PSIU! ELA ESTÁ GOZANDO
Seu corpo se crispa
seus olhos se nublam
perde o comando:
ela está gozando.
Seus pés se retorcem
seu ventre impa
tem o roso pando:
ela está gozando.
Sua carne arde
sua boca queima
sua voz sem mando:
ela está gozando.
Seus seios suam
suas mãos explodem
o ser em desmando:
ela está gozando.
Súbito, a paz
ilumina o mundo:
ela se refaz
do gozo profundo.
PRESENTE DA GALANTERIA
Por todo o bem que eu te fiz
(estando em débito comigo)
deu-me um presente infeliz,
que nem se dá a um inimigo.
“Presente de galanteria!”
Disse-me, cínica, tal atriz:
uma incurável blenorragia,
mais quatro cruzes de sífilis!
OS BAGOS DA FÉ
Eu juro
pelos pentelhos da Virgem
que o meu futuro
é pura vertigem.
Eu prometo
pelas barbas de Maomé
botar cianureto
no teu café.
Eu garanto
pelas trombetas de Jericó
que o meu canto
supera a clave de dó.
Eu testemunho
sem cruzar os dedos
que o mês de junho
não tem segredos.
Eu asseguro
por meus testículos
que não aturo
quaisquer versículos.
Eu abjuro
todas as juras
todos os muros
e sepulturas.
DOCE ESTILO NOVO
São Paulo: Barcarola, 2000)
GOLPE
A hora do gesto
o grito e a manhã
A vida na rua
perigosa e nua
O sonho e o beijo
relíquia e saque
O elo que mantém
criaturas debalde
A via e a vida
no cíclico mar
A hora da hora
eternamente agora
DESNUDEZ
Dispa o coração
até a rude emoção.
Abra bem o peito
sem nenhum respeito.
Desnude a alma
com facínora calma.
Tire toda a roupa
o Ser é uma estopa.
Seja a nudez exata
de sua amável mata.
Materialmente nua
a vida estua.
Completamente despida
extrema-se a vida.
Pois só os nus e os santos
são assim tantos.
JAMES JOYCE
James Joyce carregava Dublin,
como eu carrego Maceió em mim.
Aqui todos os açúcares e areias,
untam Ulysses: episódio das sereias.
A genialidade da alma jesuíta
revém.

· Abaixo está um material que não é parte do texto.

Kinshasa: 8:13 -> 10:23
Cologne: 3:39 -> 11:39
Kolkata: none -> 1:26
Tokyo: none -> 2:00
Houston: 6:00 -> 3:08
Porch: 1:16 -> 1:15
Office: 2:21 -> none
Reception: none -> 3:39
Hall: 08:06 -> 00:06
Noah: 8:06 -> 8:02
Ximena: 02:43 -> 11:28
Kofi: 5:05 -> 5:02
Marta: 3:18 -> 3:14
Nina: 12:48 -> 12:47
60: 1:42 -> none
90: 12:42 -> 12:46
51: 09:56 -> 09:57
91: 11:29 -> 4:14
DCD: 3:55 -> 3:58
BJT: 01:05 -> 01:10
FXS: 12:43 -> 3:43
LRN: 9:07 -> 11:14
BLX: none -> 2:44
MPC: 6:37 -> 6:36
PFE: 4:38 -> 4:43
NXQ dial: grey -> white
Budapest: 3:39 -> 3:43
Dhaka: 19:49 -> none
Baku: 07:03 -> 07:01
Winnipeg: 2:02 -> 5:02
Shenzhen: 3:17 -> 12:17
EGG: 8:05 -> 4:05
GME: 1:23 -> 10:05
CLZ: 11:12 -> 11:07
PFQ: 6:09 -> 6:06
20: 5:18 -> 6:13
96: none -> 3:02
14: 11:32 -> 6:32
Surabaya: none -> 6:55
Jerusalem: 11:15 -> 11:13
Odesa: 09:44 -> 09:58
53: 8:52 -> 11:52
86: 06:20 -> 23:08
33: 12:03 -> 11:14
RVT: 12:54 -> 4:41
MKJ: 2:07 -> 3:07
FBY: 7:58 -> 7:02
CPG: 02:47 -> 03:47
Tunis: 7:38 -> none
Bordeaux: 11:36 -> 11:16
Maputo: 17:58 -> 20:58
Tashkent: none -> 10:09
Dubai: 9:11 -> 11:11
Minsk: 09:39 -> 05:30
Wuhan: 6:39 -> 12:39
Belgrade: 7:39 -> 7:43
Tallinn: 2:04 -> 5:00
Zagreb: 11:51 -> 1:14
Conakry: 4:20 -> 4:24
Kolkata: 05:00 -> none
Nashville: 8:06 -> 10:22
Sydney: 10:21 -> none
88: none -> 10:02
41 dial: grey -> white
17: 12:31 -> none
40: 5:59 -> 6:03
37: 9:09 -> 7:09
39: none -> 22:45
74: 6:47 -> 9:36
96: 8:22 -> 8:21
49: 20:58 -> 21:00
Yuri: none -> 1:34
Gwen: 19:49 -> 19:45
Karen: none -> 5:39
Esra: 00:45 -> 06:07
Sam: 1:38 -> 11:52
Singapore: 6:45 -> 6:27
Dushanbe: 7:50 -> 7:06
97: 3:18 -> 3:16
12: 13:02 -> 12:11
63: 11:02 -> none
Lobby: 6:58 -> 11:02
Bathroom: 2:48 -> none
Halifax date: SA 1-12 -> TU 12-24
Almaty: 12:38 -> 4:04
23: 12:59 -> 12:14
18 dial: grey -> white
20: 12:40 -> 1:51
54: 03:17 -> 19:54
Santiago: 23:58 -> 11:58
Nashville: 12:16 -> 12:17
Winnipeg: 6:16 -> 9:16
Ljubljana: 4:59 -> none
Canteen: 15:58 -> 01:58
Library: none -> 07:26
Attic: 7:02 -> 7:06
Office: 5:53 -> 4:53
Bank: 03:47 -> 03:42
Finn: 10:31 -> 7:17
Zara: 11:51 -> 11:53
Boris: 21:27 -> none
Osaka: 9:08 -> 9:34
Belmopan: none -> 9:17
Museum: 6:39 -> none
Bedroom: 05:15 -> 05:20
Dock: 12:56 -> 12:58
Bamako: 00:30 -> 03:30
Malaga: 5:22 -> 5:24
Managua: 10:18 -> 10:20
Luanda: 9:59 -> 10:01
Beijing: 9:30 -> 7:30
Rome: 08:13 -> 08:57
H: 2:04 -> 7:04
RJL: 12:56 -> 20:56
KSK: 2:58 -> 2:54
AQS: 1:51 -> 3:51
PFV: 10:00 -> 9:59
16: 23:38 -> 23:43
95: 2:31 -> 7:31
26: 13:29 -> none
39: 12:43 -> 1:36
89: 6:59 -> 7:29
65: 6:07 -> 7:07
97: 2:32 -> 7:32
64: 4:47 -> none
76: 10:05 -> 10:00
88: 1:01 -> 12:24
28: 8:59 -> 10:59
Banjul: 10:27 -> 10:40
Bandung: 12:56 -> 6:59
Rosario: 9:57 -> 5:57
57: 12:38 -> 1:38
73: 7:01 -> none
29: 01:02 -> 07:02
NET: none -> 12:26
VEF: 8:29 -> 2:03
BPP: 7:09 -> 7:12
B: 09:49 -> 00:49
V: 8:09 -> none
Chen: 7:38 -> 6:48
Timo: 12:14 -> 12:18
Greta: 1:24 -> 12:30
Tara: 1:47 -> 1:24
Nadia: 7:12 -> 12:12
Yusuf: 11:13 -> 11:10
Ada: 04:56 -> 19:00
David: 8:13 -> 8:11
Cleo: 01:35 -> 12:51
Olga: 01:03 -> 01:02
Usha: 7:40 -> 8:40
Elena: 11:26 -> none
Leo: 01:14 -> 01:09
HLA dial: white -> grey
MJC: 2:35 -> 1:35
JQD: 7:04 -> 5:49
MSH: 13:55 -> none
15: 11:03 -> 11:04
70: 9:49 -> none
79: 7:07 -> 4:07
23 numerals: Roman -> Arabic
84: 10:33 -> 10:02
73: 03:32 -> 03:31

Genealogia da escripta.
Coisa com coisa — obra em marcha:
o universo lingüístico se encaixa.
Joyce era gamado por música,
I am a polaridade acústica.
Joyce era cego e via Homero.
Sou vários homens e o invero
Vetor da poesia. Ficção?
Fuga per canonem. Canto chão.
Joyce bêbedo puro pornógrafo,
Amante perverlírico polígrafo.
Jewgreek in greekjew. (Bloom,
Yesim, silèncio, sim, Sins, yesnoon.)
Dublar Dublin? Trilagoas, entimemática.
Maceió, Ítaca, Eldorado, Nausicaa.
Tanta sedução doente seja acedia:
Translúcida infinita melodia.
Soneto participante
Contemplando a foto do casamento de
Laura e Otávio Brandão, na sede do
PCB, em Maceió.
Otávio Brandão também amou Laura,
tal qual Petrarca — e escreveu sonetos,
plenos de amor em tons da mesma aura,
dos versos italianos e vênetos.
E o ar tremia ante a paixão avara
daqueles magníficos quartetos,
e mais ainda àquela avidez rara,
de luz esculpida nos tercetos.
E Laura mede o mundo, muda o homem,
e o militante anarquista se armou
com a brigada de sua ambígua fome.
Ambos unidos por mesmo ideário,
avançam a metafísica do amor,
pela causa final do proletário.
A primeira soda
ninguém esquece
É bom pró poeta
e seus biógrafos
morrer na sarjeta
dos autógrafos.
Se a tuberculose
saiu da moda,
peça uma soda,
com cirrose.
Poeta púbico
ainda vá lá -
mas "público"
é de lascar.
Poesia só serve
para epitáfio:
toda uma verve
de cenotáfio.
A única função
da poesia
é a autofornicaçâo.
Mas, quem diria?...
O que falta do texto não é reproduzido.